As in §1.3, the predictions here are rough and intuitive, and were not generated by a formal model. It would be difficult for our probability to rise much higher than 85% given additional time or other resources. Our inside-view evaluation of the arguments assigns high probability to par-biology nanotechnology being achievable in fifty years under these idealized conditions, such that the remaining uncertainty in our informal aggregate models largely stems from model uncertainty and deference to experts who disagree with our view and consider par-biology nanotechnology much more difficult. We would be very surprised to learn that par-biology nanotechnology were much more difficult (say, requiring more than 500 VNG research years), and this would have a fairly large impact on our overall expectations about early AGI systems’ potential uses and impact.
(500 VNG research years = 500 von-Neumann-group research year, defined as 'how much progress ten copies of John von Neumann would make if they worked together on the problem, hard, for 500 serial years'.)

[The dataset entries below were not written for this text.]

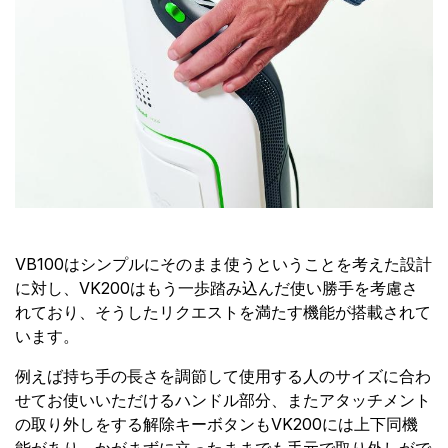
VB100はシンプルにそのまま使うということを考えた設計
に対し、VK200はもう一歩踏み込んだ使い勝手を考慮さ
れており、そうしたリクエストを満たす機能が搭載されて
います。
例えば持ち手の長さを調節して使用する人のサイズに合わ
せてお使いいただけるハンドル部分、またアタッチメント
の取り外しをする解除キーボタンもVK200には上下同機
能があり、かがまずに立ったままでも手元で取り外しがで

This is also why I think humanity should probably put lots of resources into whole-brain emulation: I don't think you need qualitatively superhuman cognition in order to get to nanotech, I think we're just short on time given how slowly whole-brain emulation has advanced thus far.
With STEM-level AGI I think we'll have more than enough cognition to do basically whatever we can align; but given how tenuous humanity's grasp on alignment is today, it would be prudent to at least take a stab at a "straight to whole-brain emulation" Manhattan Project. I don't think humanity as it exists today has the tech capabilities to hit the pause button on ML progress indefinitely, but I think we could readily do that with "run a thousand copies of your top researchers at 1000x speed" tech.
(Note that having dramatically improved hardware to run a lot of ems very fast is crucial here. This is another reason the straight-to-WBE path doesn't look hopeful at a glance, and seems more like a desperation move to me; but maybe there's a way to do it.)